The central bank, ahead of a Senate subcommittee hearing on the issue tomorrow, says it’s reviewing a decade-old ruling to let deposit-taking banks trade physical commodities. A reversal would be the Fed’s biggest exclusion of banks from a market since Congress lifted the Depression-era law against them joining with securities firms in 1999.
“Like any regulator, the Fed doesn’t like reversing a long line of decisions,” said Saule T. Omarova, a law professor with the University of North Carolina at Chapel Hill, who’s scheduled to testify at tomorrow’s hearing. “If they get enough pressure from the outside they might be forced to do so.”

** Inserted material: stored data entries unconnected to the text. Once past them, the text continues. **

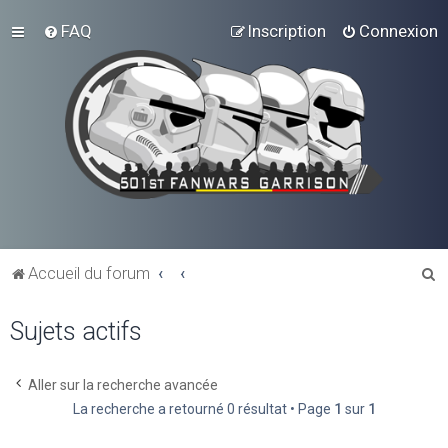
FAQ
Inscription
Connexion
R
Accueil du forum
e
Sujets actifs
c
h
e
Aller sur la recherche avancée
La recherche a retourné 0 résultat • Page
1
sur
1
r
c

The 10 largest Wall Street banks generated about $6 billion in revenue from commodities in 2012, including dealings in physical materials as well as related financial products, according to a Feb. 15 report from analytics company Coalition. Goldman Sachs ranked No. 1, followed by New York-based JPMorgan.

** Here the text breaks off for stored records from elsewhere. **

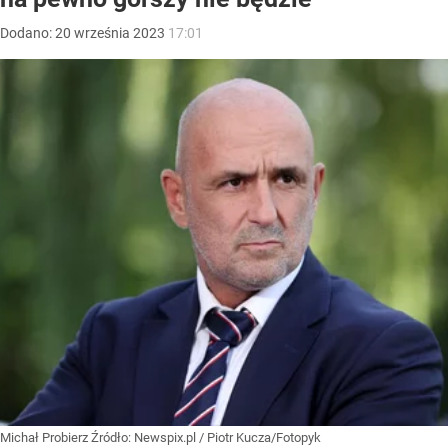
Dodano:
20
września
2023
17:01
Michał Probierz
Źródło:
Newspix.pl
/
Piotr Kucza/Fotopyk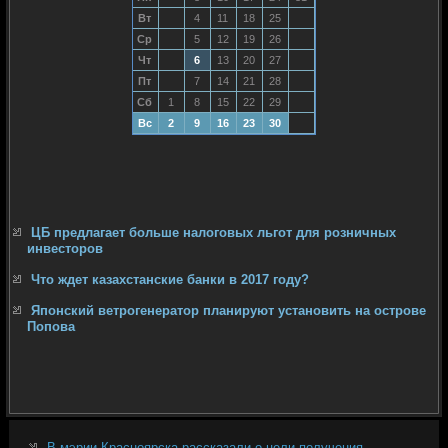
Вт
4
11
18
25
Ср
5
12
19
26
Чт
6
13
20
27
Пт
7
14
21
28
Сб
1
8
15
22
29
Вс
2
9
16
23
30
ЦБ предлагает больше налоговых льгот для розничных
инвесторов
Что ждет казахстанские банки в 2017 году?
Японский ветрогенератор планируют установить на острове
Попова
В мэрии Красноярска рассказали о цели получения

Goldman Sachs held $7.7 billion of commodities at fair value as of March 31 and New York-based Morgan Stanley had $6.7 billion, according to regulatory filings. None of the banks disclose how much revenue or profit comes from commodity trading or break out the contribution from physical assets.
“The Federal Reserve regularly monitors the commodity activities of supervised firms and is reviewing the 2003 determination that certain commodity activities are complementary to financial activities and thus permissible for bank holding companies,” Barbara Hagenbaugh, a Fed spokeswoman, said on July 19. She declined to elaborate.

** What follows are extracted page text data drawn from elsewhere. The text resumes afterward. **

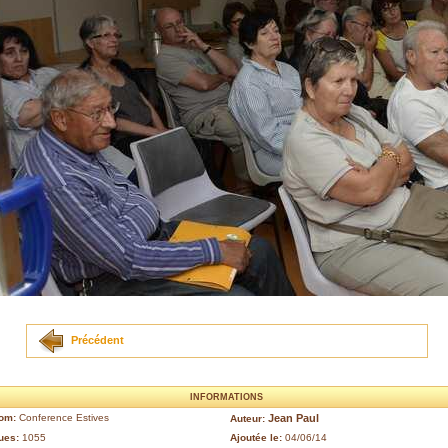
Précédent
INFORMATIONS
om:
Conference Estives
Jean Paul
Auteur:
ues:
1055
Ajoutée le:
04/06/14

A subcommittee of the Senate Banking, Housing & Urban Affairs Committee will hear tomorrow whether financial firms such as New York-based Goldman Sachs and Morgan Stanley should continue to be allowed to store, ship and own physical assets like metal and oil. At a time when JPMorgan faces a potential fine for alleged manipulation of U.S. energy prices, the panel will discuss possible conflicts of interest in the business model, said its chairman, U.S. Senator Sherrod Brown, an Ohio Democrat.
“When Wall Street banks control the supply of both commodities and financial products, there’s a potential for anti-competitive behavior and manipulation,” Brown said in an e-mailed statement. Goldman Sachs, Morgan Stanley and JPMorgan are the biggest Wall Street players in physical commodities.
When the Fed gave JPMorgan approval in 2005 for hands-on involvement in commodity markets, it prohibited the bank from expanding into the storage business because of the risk.
Five years later, JPMorgan bought one of the world’s biggest metal warehouse companies. The Fed never explained why it let that happen.
That’s one reason the new review is so surprising, according to Marcus Stanley, policy director at nonprofit group Americans for Financial Reform.
“Given their silence on this issue for so long, this is important,” Stanley said. “There’s going to be some activity among the bank lobbyists over the next couple of days.”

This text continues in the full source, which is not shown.